=== EXERCISE ===
Look for the string "помню" in the listing. Copy each line that has it.
++++++++++++++++++++
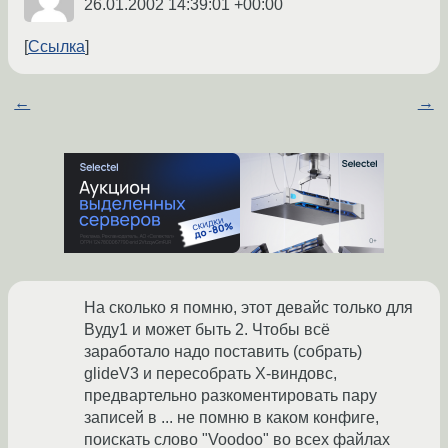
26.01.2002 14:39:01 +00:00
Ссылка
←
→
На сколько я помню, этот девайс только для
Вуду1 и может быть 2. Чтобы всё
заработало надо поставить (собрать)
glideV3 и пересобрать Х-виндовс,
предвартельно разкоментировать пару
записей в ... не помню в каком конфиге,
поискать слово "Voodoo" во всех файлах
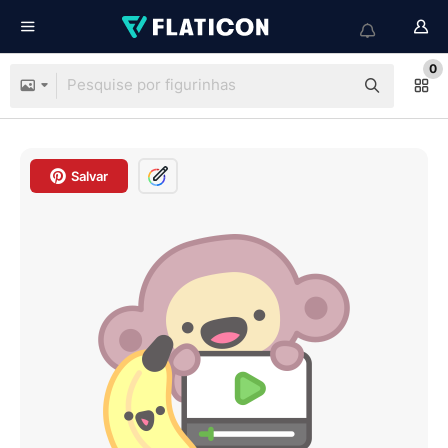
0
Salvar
++++++++++++++++++++
=== SOLUTION FOR THIS EXERCISE ===
На сколько я помню, этот девайс только для
записей в ... не помню в каком конфиге,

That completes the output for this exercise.